CPS1: carbamoyl phosphate synthetase 1; eNOS: endothelial nitric oxide synthase; FOXO3a: Forkhead box O3 a; GDH: glutamate dehydrogenase; HIF1α: hypoxia-inducible factor 1, alpha subunit; HIF2α: hypoxia-inducible factor 2, alpha subunit; IDH2: isocitrate dehydrogenase 2; NDUFA9: NADH dehydrogenase [ubiquinone] 1 alpha subcomplex subunit 9; OTC: ornithine transcarbamylase; PGC-1α: Peroxisome proliferator-activated receptor gamma coactivator 1-alpha; SOD2: superoxide dismutase 2.
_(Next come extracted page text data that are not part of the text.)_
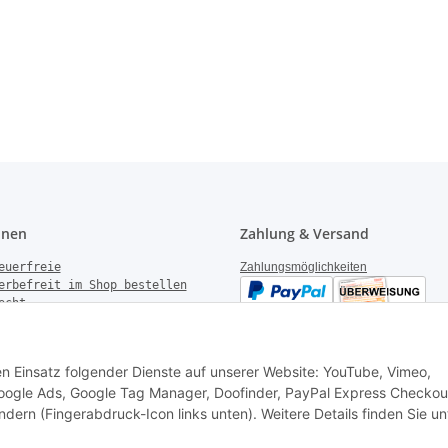
onen
Zahlung & Versand
euerfreie
Zahlungsmöglichkeiten
erbefreit im Shop bestellen
echt
gen
derrufen
Versandinformationen
setzhinweise
den Einsatz folgender Dienste auf unserer Website: YouTube, Vimeo,
k Garantie
 Google Ads, Google Tag Manager, Doofinder, PayPal Express Checkou
ndern (Fingerabdruck-Icon links unten). Weitere Details finden Sie un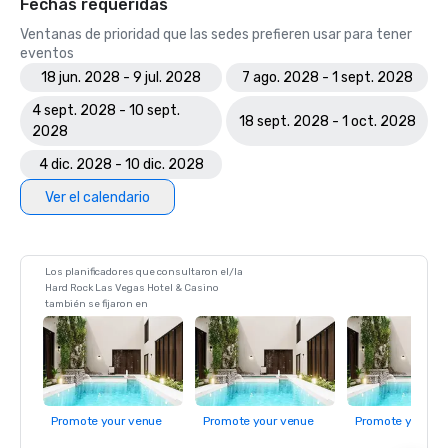
Fechas requeridas
Ventanas de prioridad que las sedes prefieren usar para tener
eventos
18 jun. 2028 - 9 jul. 2028
7 ago. 2028 - 1 sept. 2028
4 sept. 2028 - 10 sept.
18 sept. 2028 - 1 oct. 2028
2028
4 dic. 2028 - 10 dic. 2028
Ver el calendario
Los planificadores que consultaron el/la
Hard Rock Las Vegas Hotel & Casino
también se fijaron en
Promote your venue
Promote your venue
Promote your ve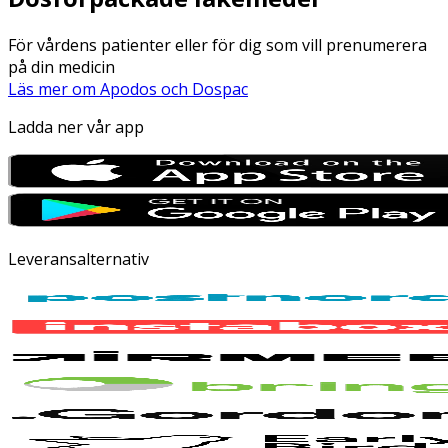
För vårdens patienter eller för dig som vill prenumerera
på din medicin
Läs mer om Apodos och Dospac
Ladda ner vår app
Leveransalternativ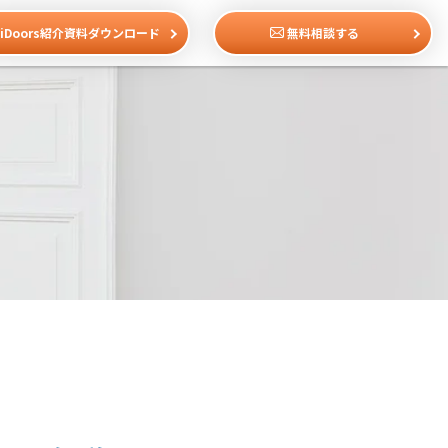
iDoors紹介資料ダウンロード
無料相談する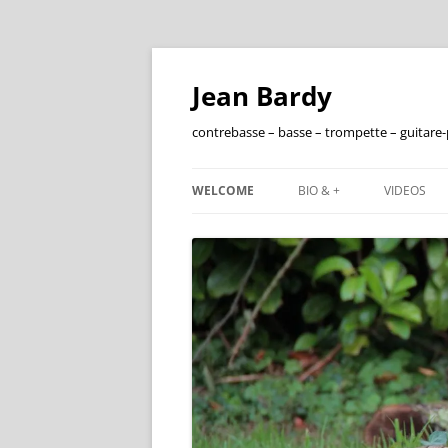
Jean Bardy
contrebasse – basse – trompette – guitare
WELCOME
BIO & +
VIDEOS
FRANÇAIS
ENGLISH
DISCOGRAPHIE
FILMOGRAPHIE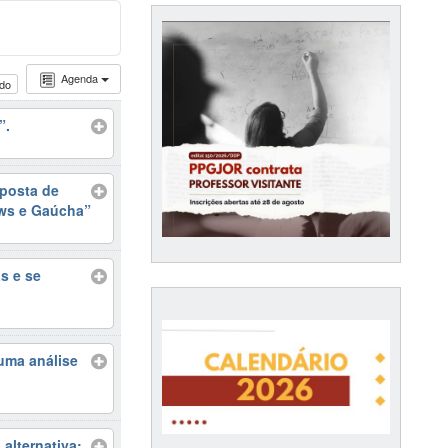
Agenda
udo
”.
oposta de
ews e Gaúcha”
s e se
 uma análise
alternativa: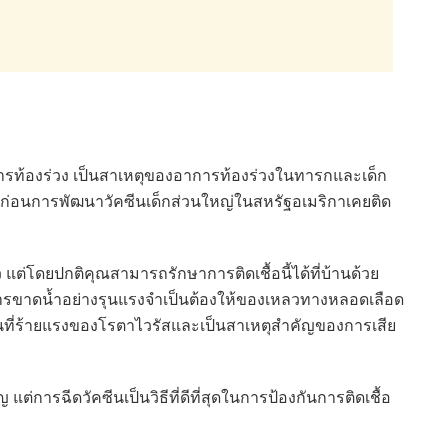
อาการท้องร่วง เป็นสาเหตุของอาการท้องร่วงในทารกและเด็ก
อปี ก่อนการพัฒนาวัคซีนเด็กส่วนใหญ่ในสหรัฐอเมริกาเคยติด
ว แต่โดยปกติคุณสามารถรักษาการติดเชื้อนี้ได้ที่บ้านด้วย
การขาดน้ำอย่างรุนแรงจำเป็นต้องให้ของเหลวทางหลอดเลือด
ี่ร้ายแรงของโรตาไวรัสและเป็นสาเหตุสำคัญของการเสีย
 แต่การฉีดวัคซีนเป็นวิธีที่ดีที่สุดในการป้องกันการติดเชื้อ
Last, but not the least, we have reported that mitochondrial damage itself is a cause of modification in the abundance of selected splicing variants [80] and that defective RNA metabolism seems to play a role also in SOD1-linked ALS and to descend directly from mitochondrial stress [81].

5. A Unifying Mechanism for MNDs?

From what summarized above, it is tempting to speculate that indeed all MNDs are mainly forms of RNA dysmetabolisms. Motor neurons seem to be exceedingly susceptible to defects in RNA transcription or processing; one appealing explanation is that they require that RNA is not only correctly transcribed and spliced, but also correctly transported along axons to neuromuscular junctions (NMJ). While there is no clear demonstration of the presence of mRNAs at the NMJs yet, this process (at least in ALS) might resent from the known alterations in axonal transport that precedes onset of symptoms [102].

However, one form or the other of alteration of RNA expression may have different weight in different MNDs and, most importantly, RNA dysmetabolisms may be a primary event (for instance in SMA or in TDP43- and FUS/TLS-linked ALS) or dysregulation of components of the genetic machinery (the HATs/HDACs system, transcription factors, the splicing complex) may be secondary to oxidative stress or energy failure. In turn, which step is the primary site of damage may dictate the severity of disease (age of onset, progression), and which cell type beside motor neurons is primarily affected may dictate the form of MND. This field surely deserves further investigation aimed to the individuation of novel therapeutic approaches for MNDs.